Шалва не знал, что этот день станет новым отсчетом времени для Грузии. В этот день, в среду двадцать шестого апреля, он готовил на примусе манную кашу и собирался с внучкой завтракать, так как занятий в школе уже не проводили почти месяц, и Манана была дома. Голодные учителя отказались работать бесплатно, зарплату им не платили уже полгода.
— Шалва, Шалва! Раздались за дверью крики, после которых последовали частые стуки в дверь. Это оказался сосед, который принес свежую газету. Центральный заголовок крупными буквами пересекал всю страницу — “Президент — вор!” Шалва из-за плохого зрения не мог читать мелкий газетный шрифт, а сосед только в двух словах сказал, что президент украл сотни миллионов долларов и спрятал их заграницей, и, спеша на работу, пообещал вечером все рассказать подробно.
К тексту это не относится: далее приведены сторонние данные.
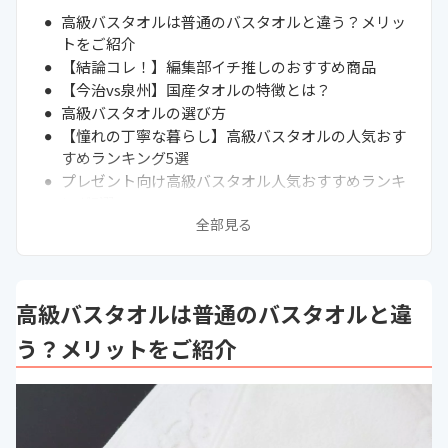
高級バスタオルは普通のバスタオルと違う？メリッ
トをご紹介
【結論コレ！】編集部イチ推しのおすすめ商品
【今治vs泉州】国産タオルの特徴とは？
高級バスタオルの選び方
【憧れの丁寧な暮らし】高級バスタオルの人気おす
すめランキング5選
プレゼント向け高級バスタオル人気おすすめランキ
ング5選
全部見る
通販サイトの最新売れ筋ランキングもチェック！
生活が変わる？高級バスタオルの魅力とは
高級バスタオルで作る枕の効果とおすすめの作り方
まとめ
高級バスタオルは普通のバスタオルと違
次に読むべきタオルの関連記事はこちら
う？メリットをご紹介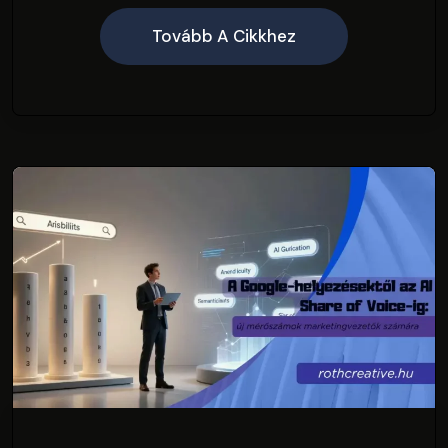
Tovább A Cikkhez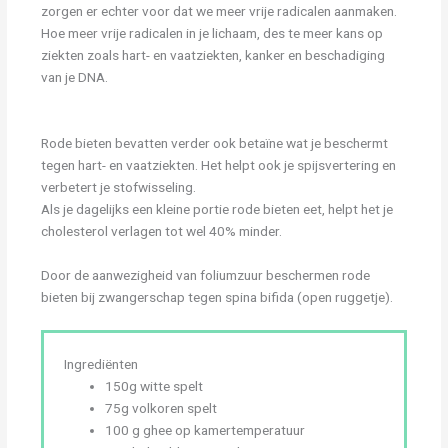
zorgen er echter voor dat we meer vrije radicalen aanmaken.
Hoe meer vrije radicalen in je lichaam, des te meer kans op
ziekten zoals hart- en vaatziekten, kanker en beschadiging
van je DNA.
Rode bieten bevatten verder ook betaïne wat je beschermt
tegen hart- en vaatziekten. Het helpt ook je spijsvertering en
verbetert je stofwisseling.
Als je dagelijks een kleine portie rode bieten eet, helpt het je
cholesterol verlagen tot wel 40% minder.
Door de aanwezigheid van foliumzuur beschermen rode
bieten bij zwangerschap tegen spina bifida (open ruggetje).
Ingrediënten
150g witte spelt
75g volkoren spelt
100 g ghee op kamertemperatuur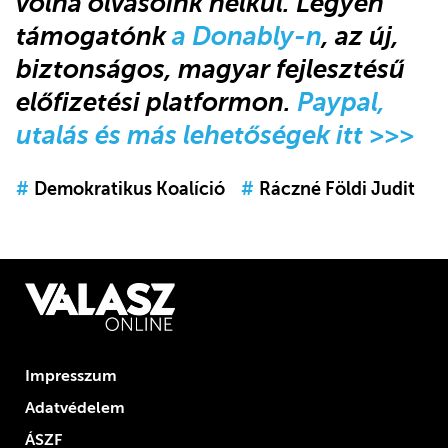
volna olvasóink nélkül.
Legyen
támogatónk
a Donably-n
, az új,
biztonságos, magyar fejlesztésű
előfizetési platformon.
Paypal,
utalás és más lehetőségek itt >>>
#
Demokratikus Koalíció
#
Ráczné Földi Judit
Impresszum
Adatvédelem
ÁSZF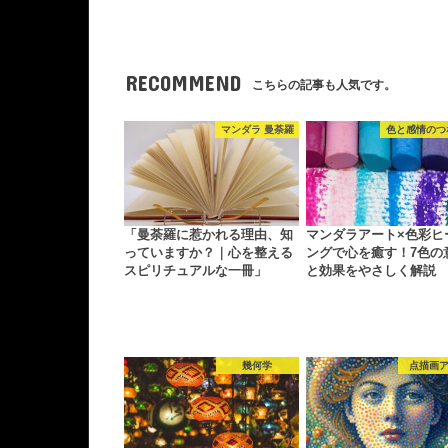
RECOMMEND
こちらの記事も人気です。
マンダラ 曼荼羅
色と感情のつ
「曼荼羅に惹かれる理由、知
マンダラアート×色彩ヒ
っていますか？｜心を整える
ングで心を癒す！7色の
スピリチュアルな一冊」
と効果をやさしく解説
幾何学
点描画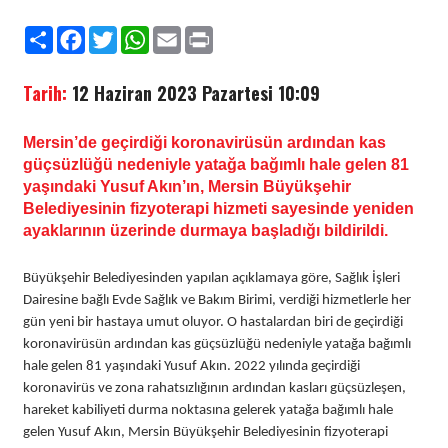
Paylaş
Facebook
Twitter
WhatsApp
Email
Print
Tarih:
12 Haziran 2023 Pazartesi 10:09
Mersin’de geçirdiği koronavirüsün ardından kas
güçsüzlüğü nedeniyle yatağa bağımlı hale gelen 81
yaşındaki Yusuf Akın’ın, Mersin Büyükşehir
Belediyesinin fizyoterapi hizmeti sayesinde yeniden
ayaklarının üzerinde durmaya başladığı bildirildi.
Büyükşehir Belediyesinden yapılan açıklamaya göre, Sağlık İşleri
Dairesine bağlı Evde Sağlık ve Bakım Birimi, verdiği hizmetlerle her
gün yeni bir hastaya umut oluyor. O hastalardan biri de geçirdiği
koronavirüsün ardından kas güçsüzlüğü nedeniyle yatağa bağımlı
hale gelen 81 yaşındaki Yusuf Akın. 2022 yılında geçirdiği
koronavirüs ve zona rahatsızlığının ardından kasları güçsüzleşen,
hareket kabiliyeti durma noktasına gelerek yatağa bağımlı hale
gelen Yusuf Akın, Mersin Büyükşehir Belediyesinin fizyoterapi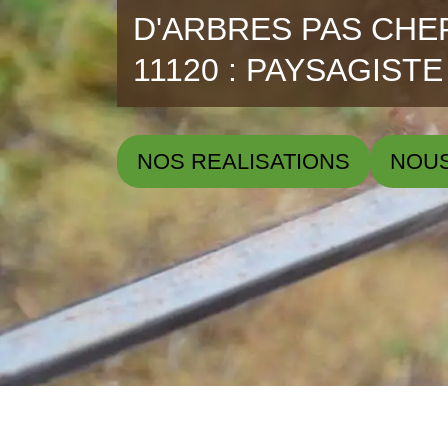
D'ARBRES PAS CHE
11120 : PAYSAGISTE
NOS REALISATIONS
NOU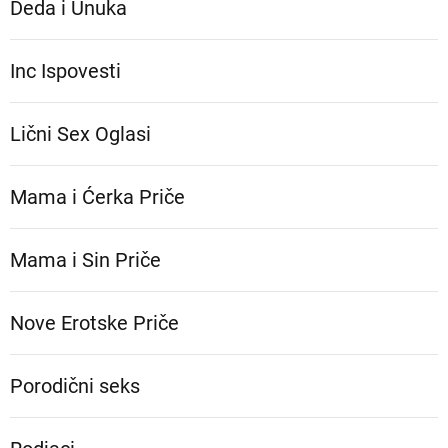
Deda i Unuka
Inc Ispovesti
Lični Sex Oglasi
Mama i Ćerka Priče
Mama i Sin Priče
Nove Erotske Priče
Porodični seks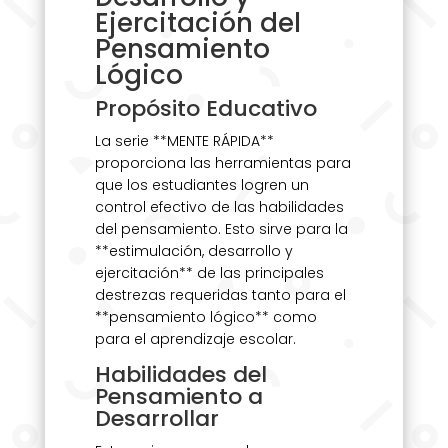
Ejercitación del
Pensamiento
Lógico
Propósito Educativo
La serie **MENTE RÁPIDA**
proporciona las herramientas para
que los estudiantes logren un
control efectivo de las habilidades
del pensamiento. Esto sirve para la
**estimulación, desarrollo y
ejercitación** de las principales
destrezas requeridas tanto para el
**pensamiento lógico** como
para el aprendizaje escolar.
Habilidades del
Pensamiento a
Desarrollar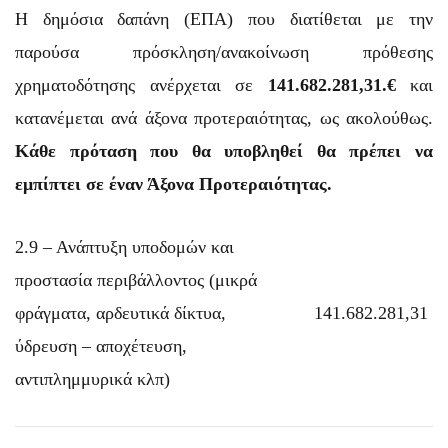
Η δημόσια δαπάνη (ΕΠΑ) που διατίθεται με την
παρούσα πρόσκληση/ανακοίνωση πρόθεσης
χρηματοδότησης ανέρχεται σε
141.682.281,31.€
και
κατανέμεται ανά άξονα προτεραιότητας, ως ακολούθως.
Κάθε
πρόταση
που θα υποβληθεί θα πρέπει να
εμπίπτει σε έναν Άξονα Προτεραιότητας.
2.9 – Ανάπτυξη υποδομών και
προστασία περιβάλλοντος (μικρά
φράγματα, αρδευτικά δίκτυα,
141.682.281,31
ύδρευση – αποχέτευση,
αντιπλημμυρικά κλπ)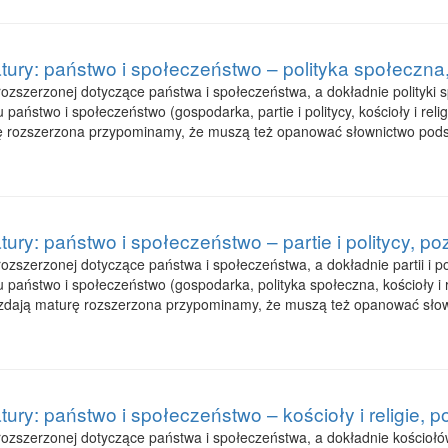
tury: państwo i społeczeństwo – polityka społeczna
zszerzonej dotyczące państwa i społeczeństwa, a dokładnie polityki spo
państwo i społeczeństwo (gospodarka, partie i politycy, kościoły i rel
rę rozszerzona przypominamy, że muszą też opanować słownictwo pod
ury: państwo i społeczeństwo – partie i politycy, p
szerzonej dotyczące państwa i społeczeństwa, a dokładnie partii i poli
 państwo i społeczeństwo (gospodarka, polityka społeczna, kościoły i 
 zdają maturę rozszerzona przypominamy, że muszą też opanować sło
ury: państwo i społeczeństwo – kościoły i religie, 
szerzonej dotyczące państwa i społeczeństwa, a dokładnie kościołów i r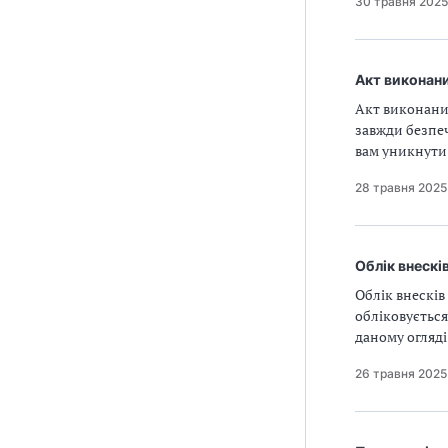
30 травня 2025
Акт виконани
Акт виконаних
завжди безпеч
вам уникнути
28 травня 2025
Облік внескі
Облік внесків 
обліковується 
даному огляді
26 травня 2025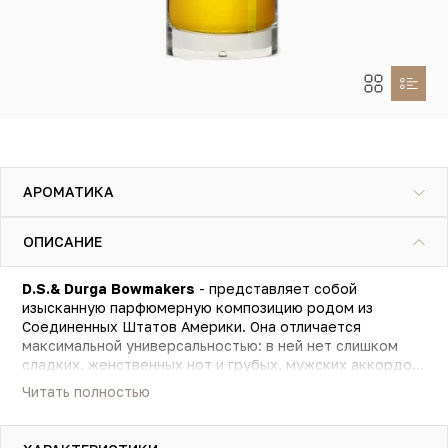
АРОМАТИКА
ОПИСАНИЕ
D.S.& Durga Bowmakers
- представляет собой
изысканную парфюмерную композицию родом из
Соединенных Штатов Америки. Она отличается
максимальной универсальностью: в ней нет слишком
сладких, женственных нот и грубых, мужских аккордов.
Именно поэтому эликсир относится к категории
Читать полностью
унисекс, и в равной мере нравится представителям
обоих полов с безупречным вкусом. Парфюмерная
композиция начинается с экзотического мотива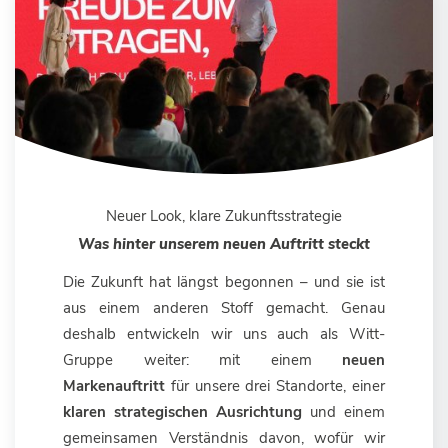
Neuer Look, klare Zukunftsstrategie
Was hinter unserem neuen Auftritt steckt
Die Zukunft hat längst begonnen – und sie ist
aus einem anderen Stoff gemacht. Genau
deshalb entwickeln wir uns auch als Witt-
Gruppe weiter: mit einem
neuen
Markenauftritt
für unsere drei Standorte, einer
klaren strategischen Ausrichtung
und einem
gemeinsamen Verständnis davon, wofür wir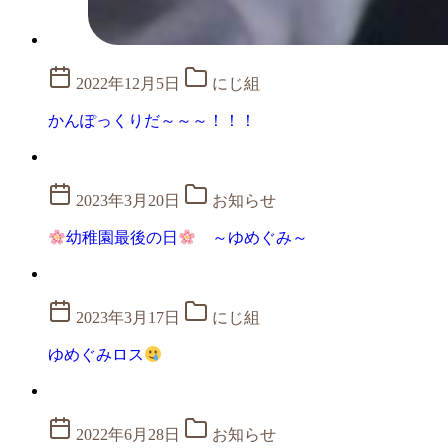
2022年12月5日
にじ組
かんぽっくりだ～～～！！！
2023年3月20日
お知らせ
幼稚園最後の日
～ゆめぐみ～
2023年3月17日
にじ組
ゆめぐみロス
2022年6月28日
お知らせ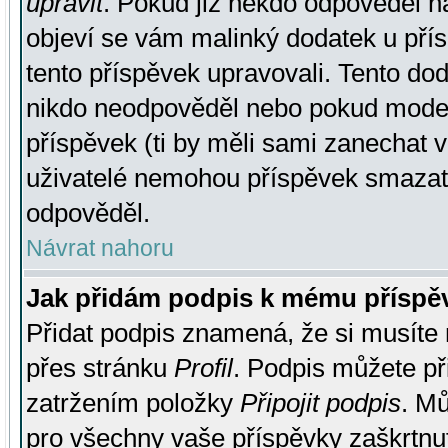
upravit
. Pokud již někdo odpověděl na
objeví se vám malinký dodatek u přísp
tento příspěvek upravovali. Tento do
nikdo neodpověděl nebo pokud moderá
příspěvek (ti by měli sami zanechat v
uživatelé nemohou příspěvek smazat,
odpověděl.
Návrat nahoru
Jak přidám podpis k mému příspě
Přidat podpis znamená, že si musíte n
přes stránku
Profil
. Podpis můžete p
zatržením položky
Připojit podpis
. Mů
pro všechny vaše příspěvky zaškrtnut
Внучка целый час читала и снова перечитывала деду газету, которая была посвящена преступлениям президента сначала против СССР, а потом и против Грузии и ее; народа, о награбленных миллионах, о дворцах и виллах, купленных им во многих странах. Скупые слезы обиды и ненависти скатывались по морщинистым щекам этого человека, который всю свою жизнь отдал народу, трудился, приумножая богатства своей страны…
Бывший мэр Тбилиси, а сейчас лидер партии Звиадистов Зураб Габуния и лидер народной партии Михаил Нумбадзе, в воскресенье двадцать третьего апреля получили из Батуми копии документов с компроматом на президента, но с одним условием опубликовать их в один день с днем их публикации в Аджарии, то есть двадцать шестого апреля. Оппозиция давно ждала хороших фактов о преступлениях ненавистного им человека, и вот сегодня все оппозиционные газеты, и большие и малые, вышли с аншлагами о президенте-преступнике во власти, который несет стране только погибель.
Оппозиция обманула президентскую охранку и печатала газеты не в Тбилиси, где наверняка засланные агенты политической полиции вовремя бы предупредили власти, и газеты были бы конфискованы. Поэтому они два дня двадцать четвертого и двадцать пятого апреля печатали увеличенные тиражи газет на двадцать шестое апреля в Батуми и Кутаиси, где для этого были задействованы все типографии. И вот сегодня бомба компромата взорвалась. Когда полиция бросилась конфисковывать газеты у продавцов на улицах, было уже поздно. К обеду весь Тбилиси гудел как улей, а к семнадцати часам на наиболее крупных площадях города стал собираться возмущенный народ. На восемнадцать часов оппозиция наметила общий сбор на центральной площади перед домом правительства.
Власти стянули к этому времени все имеющиеся полицейские силы, выставив усиленные кордоны за два-три квартала от дома правительства. Но агрессивность и большая численность демонстрантов повлияла на полицию, и она вынуждена была отказаться от применения силы, так как все равно была не способна сдержать ревущую толпу, у которой в руках все больше мелькали не факелы, а обрезки труб и заостренные металлические прутья. Разразись схватка, и вряд ли кто-то из полиции смог бы живьем выбраться из толпы.